### Directions
Send back the line that contains "Identify the location" and all lines following it through the end of the data below, exactly, omitting pictures.

Stored data entries:
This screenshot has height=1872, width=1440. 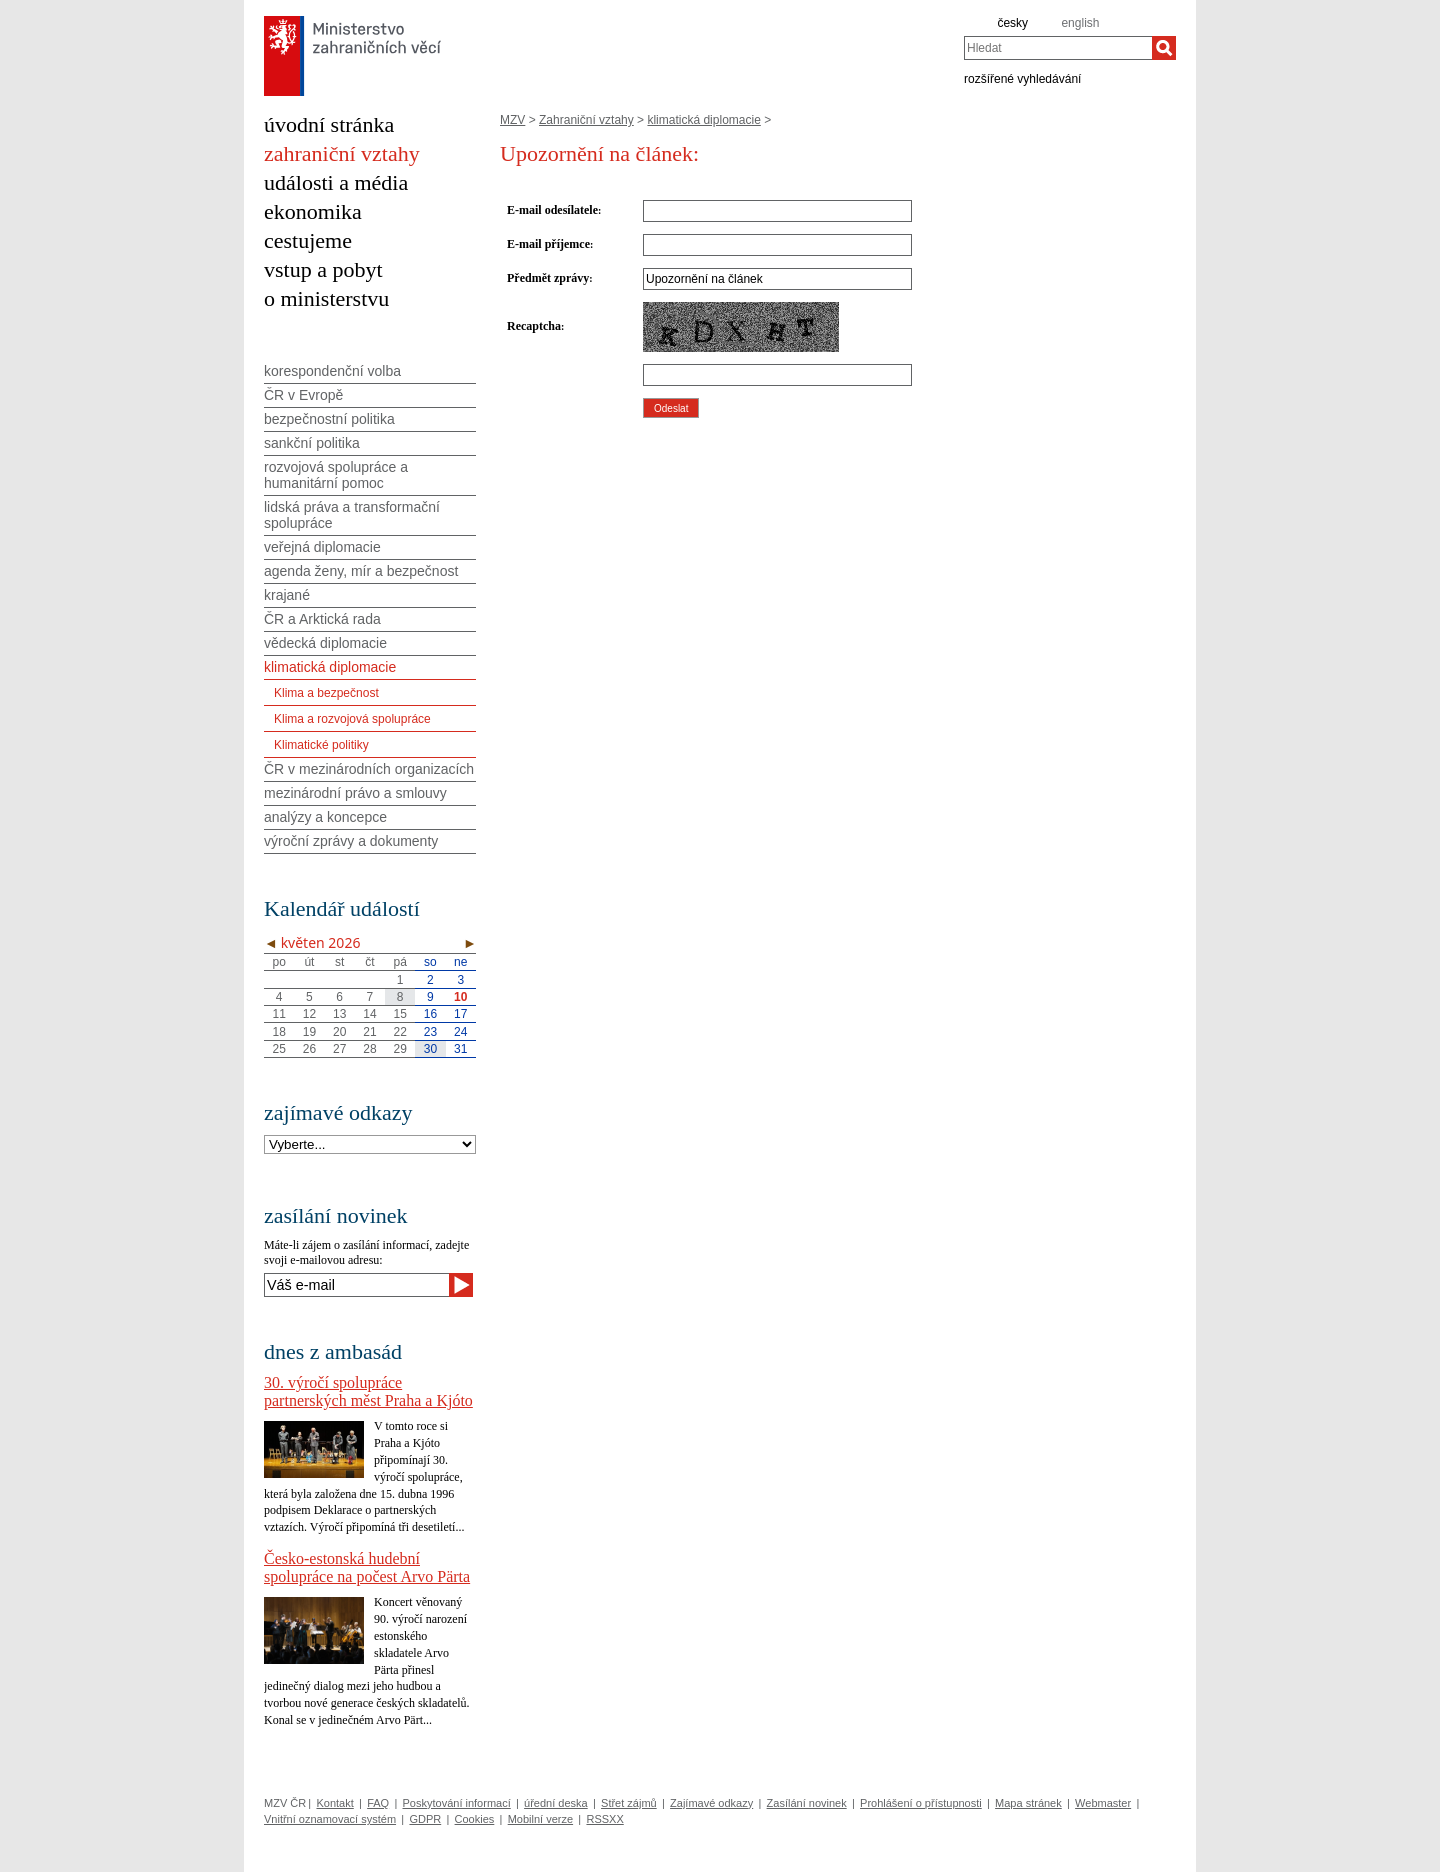 What do you see at coordinates (351, 841) in the screenshot?
I see `výroční zprávy a dokumenty` at bounding box center [351, 841].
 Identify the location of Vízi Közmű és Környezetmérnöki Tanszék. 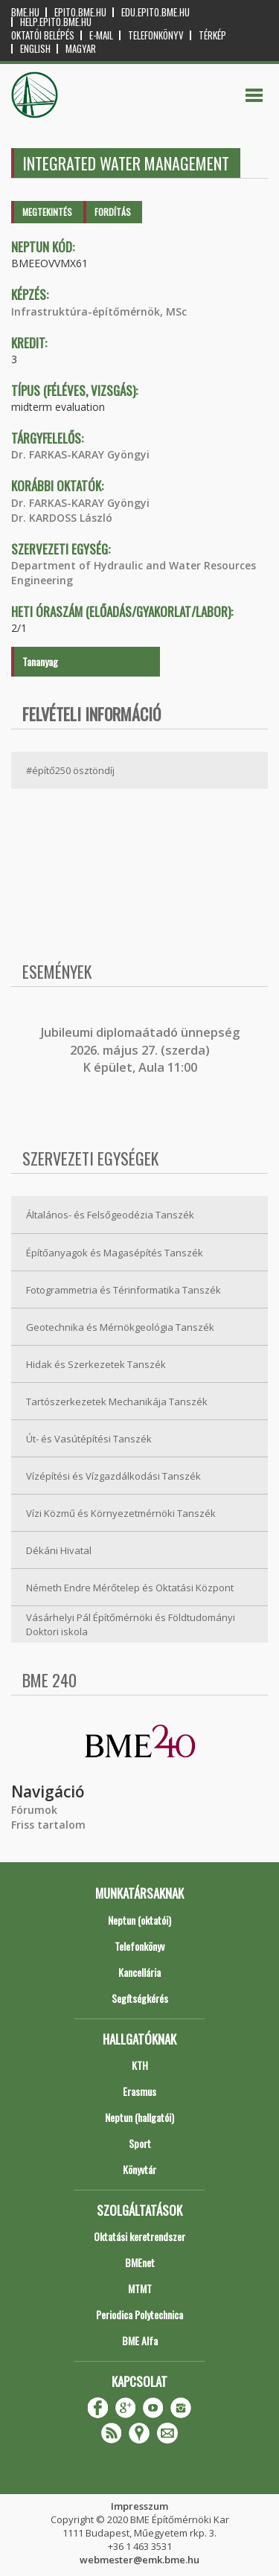
(121, 1513).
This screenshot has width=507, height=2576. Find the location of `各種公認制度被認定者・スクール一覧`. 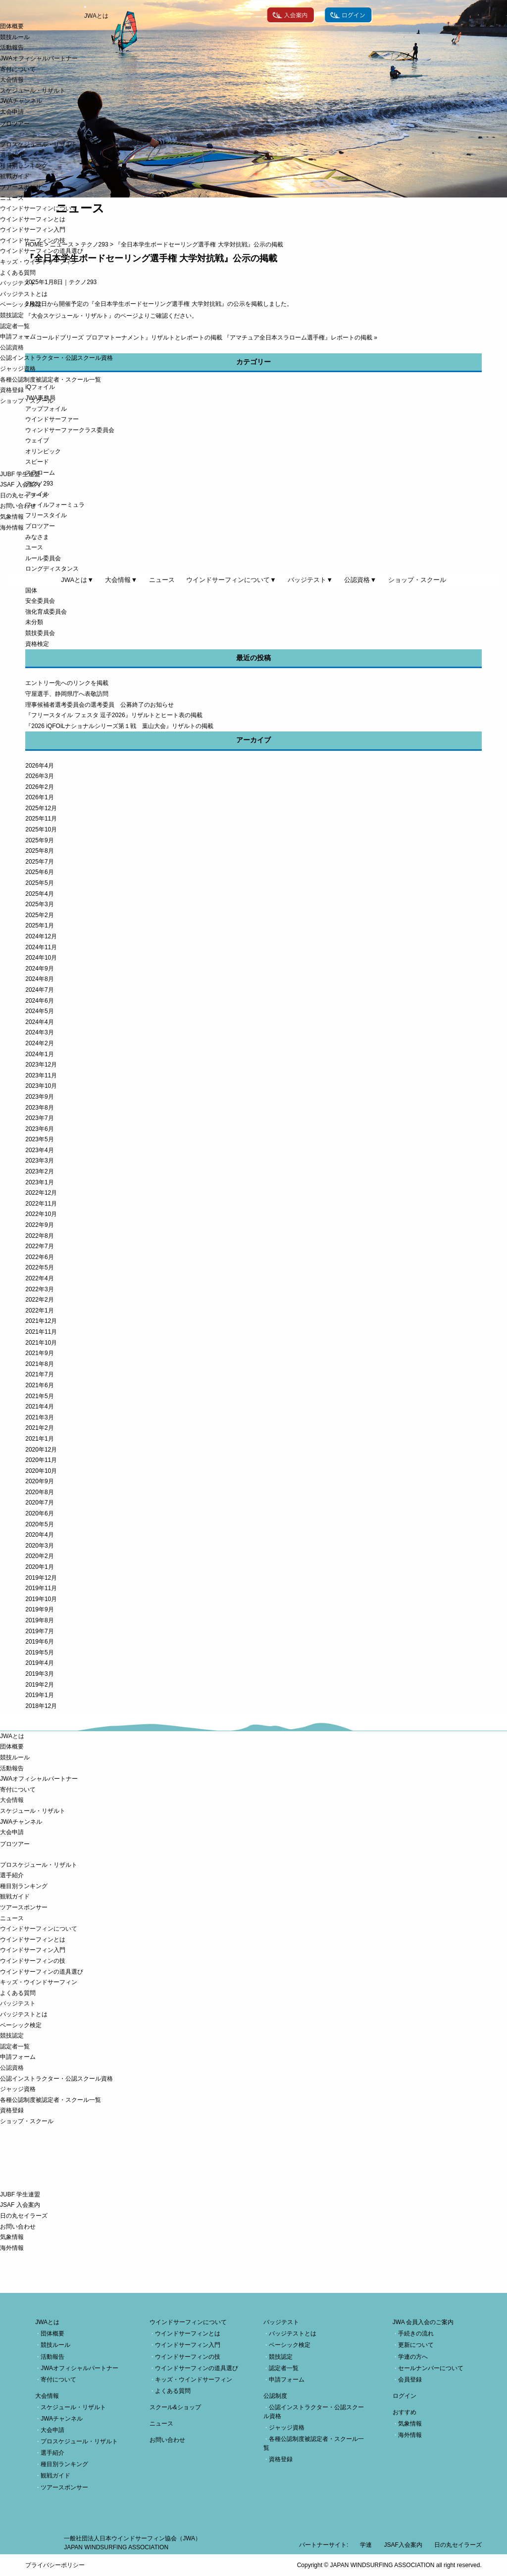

### Finished exercise
 Identify the location of Vízi Közmű és Környezetmérnöki Tanszék. 
(121, 1513).
This screenshot has width=507, height=2576. Find the location of `各種公認制度被認定者・スクール一覧`. 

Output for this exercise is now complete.